08/03/2011 na edição 632

‘Esta é uma queixa que, à partida, parece estranha. O leitor José Albino Nogueira, de Vila Nova de Gaia, leu a notícia que no passado dia 21 de Fevereiro o PÚBLICO dedicou, na secção Local da sua edição Porto, à abertura do 31º Fantasporto, que hoje chega ao fim nas salas do Teatro Rivoli. Leu e protestou, não para objectar a qualquer passagem do texto, mas para se insurgir ‘contra a opção editorial de colocar (…) na secção Local’ o texto sobre o conhecido festival de cinema portuense.

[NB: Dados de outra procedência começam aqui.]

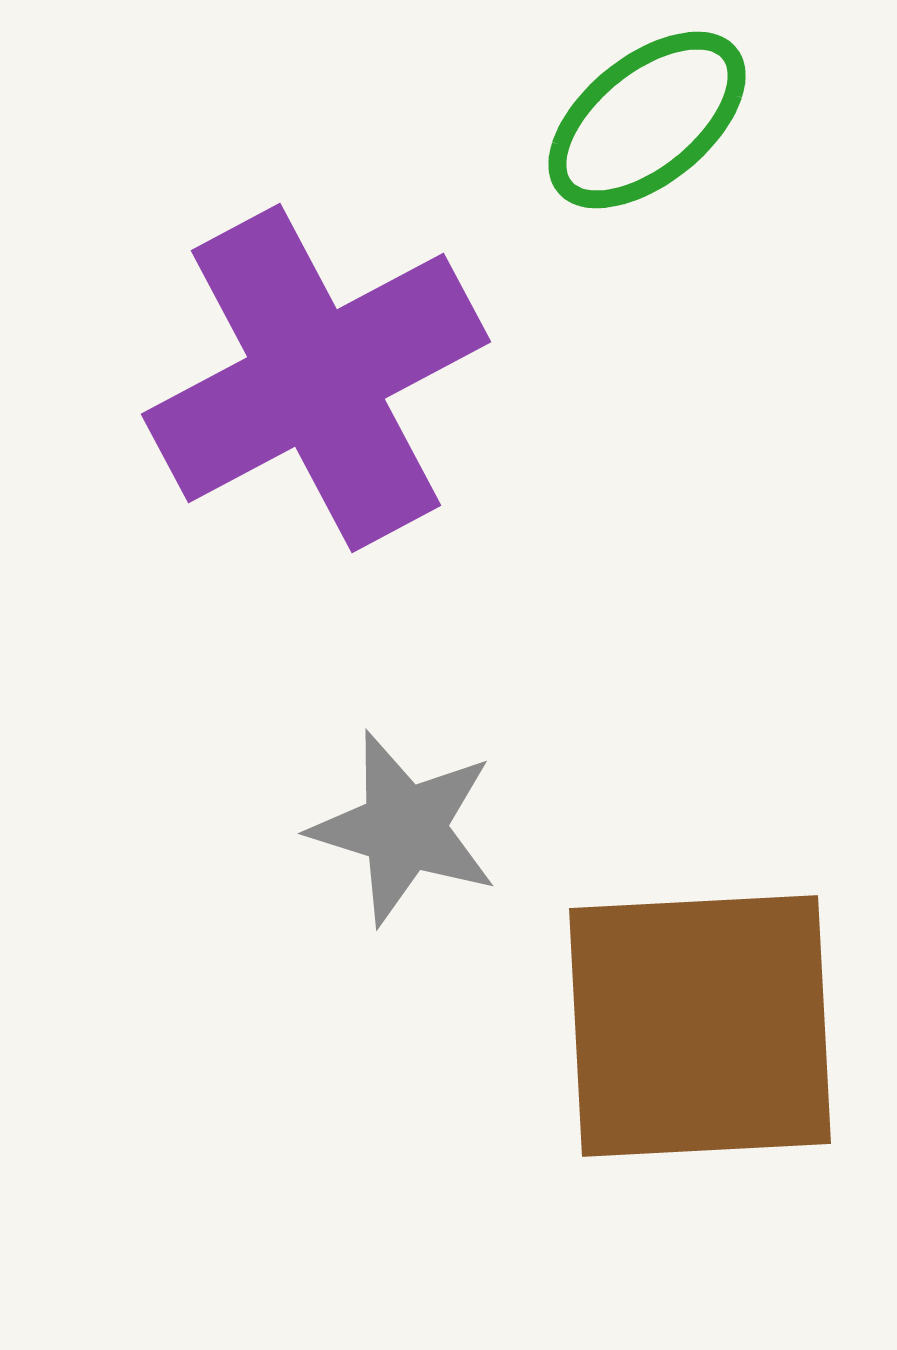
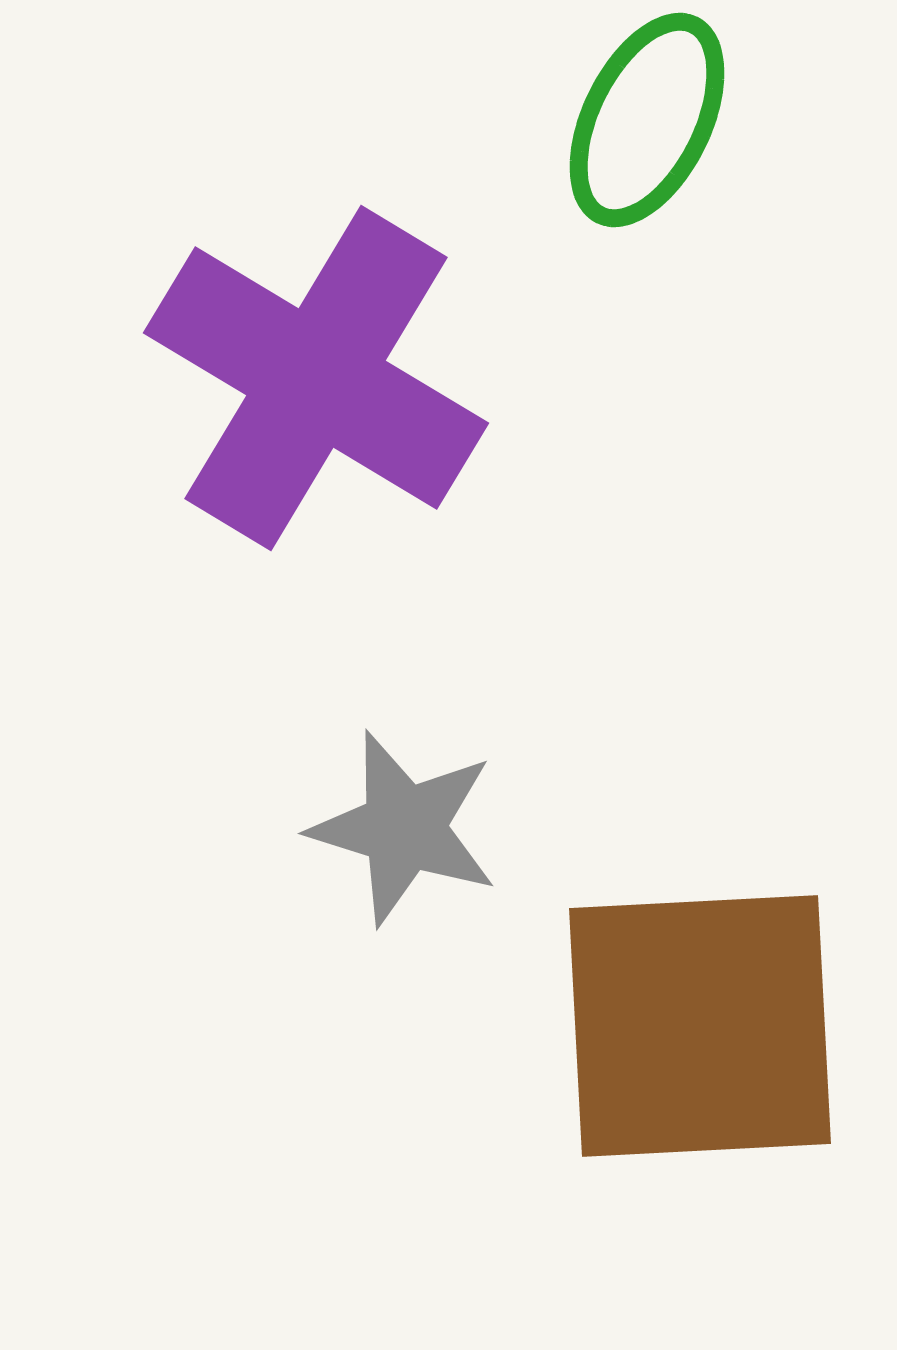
green ellipse: rotated 25 degrees counterclockwise
purple cross: rotated 31 degrees counterclockwise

Argumentando que o Fantasporto será ‘o festival de cinema português mais conceituado no estrangeiro’, que ‘é único no género’, um ‘dos mais antigos’ e ‘dos que tem mais público’, sendo procurado ‘por espanhóis e estudantes Erasmus’, e além do mais ‘não é em Lisboa (razão para celebrarmos a descentralização cultural)’, este leitor sublinha que ‘o PÚBLICO tem feito uma cobertura exaustiva de outros dois grandes festivais de cinema: Doc Lisboa e Indie Lisboa’ e ‘dado a devida atenção a outros mais antigos’, que enumera. ‘Coloca-os’, refere, ‘na secção Portugal, no P2 e Ípsilon’. E pergunta: ‘Mas então porque não fazer o mesmo com o Fantasporto?’. Conclui sugerindo que se trata de uma ‘discriminação’, que reflectiria ‘o velho aforismo’ segundo o qual ‘Lisboa é Portugal, o resto é paisagem’.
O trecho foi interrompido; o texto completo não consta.